我が子を抱っこしたい。小学生の看取り。

看取りでできること

小学校高学年の男の子。
幼い頃に事故に遭い意識が回復しない状態でした。24時間人工呼吸器を使用し、食事も経管栄養です。声をかけても目を開けることはない我が子。それでも、やっぱり我が子はとても愛おしい。

愛しい我が子を抱きたい。今回は小学生の看取りのお話です。

小学生の看取り

長年施設で暮らす男の子。在宅での介護は難しかったため入所を余儀なくされてはいましたが、お母さんは毎日のように面会に来ておられました。
限られた面会時間の中、お母さんは男の子に優しく語りかけ、男の子の顔や手足を拭いてクリームを付けてあげます。そして口の中をきれいにしてあげていました。ときには男の子の隣で読書をされることも…
お母さんが傍にいて、お母さんの手の温かさを感じ、男の子はきっと安らぎを感じていたと思います。

お母さん自身も男の子にふれることで繋がりを感じておられたと思うし、できることを精一杯してあげたいと望んでおられたのでしょう。

行事のときには、男の子が乗った車椅子を押して一緒に楽しみ、授業参観のときには、先生の話を熱心に聞きながら、男の子の様子を嬉しそうに見ておられました。我が子と過ごす時間はお母さんにとっても尊い時間だったのですね。

10年くらいそのような状態が続いた男の子。徐々に体調を崩し、看取りの時期を迎えることになりました。

抱っこしたい

残された我が子との時間。何ができるのだろうか?お母さんが望んだのは「抱っこすること」でした。

幼いときに事故に遭ってしまったため、抱っこできる機会が少なかった我が子。愛する我が子を抱きたい。お母さんは全身で愛情を伝えたかったのでしょう。

そして我が子のことも全身で覚えておきたかったのだと思います。しかし10年の時が流れ、男の子の身体はすっかり大きくなっていました。

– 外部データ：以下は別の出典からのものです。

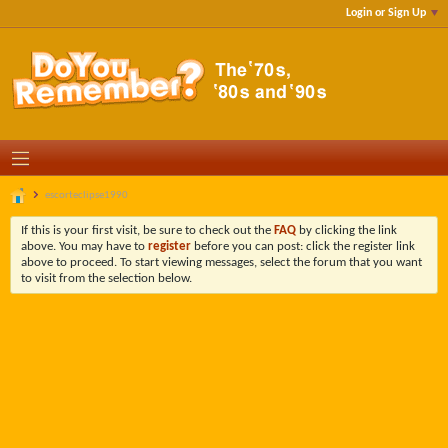
Login or Sign Up
escorteclipse1990
If this is your first visit, be sure to check out the
FAQ
by clicking the link
above. You may have to
register
before you can post: click the register link
above to proceed. To start viewing messages, select the forum that you want
to visit from the selection below.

人工呼吸器も使用していたので抱っこすることにもリスクが伴います。そこで、お母さんが抱っこを希望するときには看護師がお手伝いすることにしました。

母のぬくもり

抱っこの方法は、男の子のベッドの上にお母さんが座り、男の子をお母さんの膝の上に乗せる形で抱っこするものでした。

最初はおそるおそるのお母さん。それでもしっかりと男の子を抱きかかえます。久しぶりに抱っこする我が子を愛おしそうに見る姿に、母の強さを感じました。

言葉で表現できない男の子でしたが、心拍も安定しており表情もとても穏やか。お二人にとって本当にかけがえの無い時間だったと思います。

そして時が経ち、男の子は短い生涯を終えました。

本当によく頑張ったね。お疲れ様でした。短い人生ではあったけれど、周りに「愛すること」「愛されること」を教えてくれた人生だったと思います。私たちにも色々なことを教えてくれてありがとう!

自分の人生を生き抜いた男の子。きっと今はいつもお母さんの傍でお母さんを見守っているのではないでしょうか。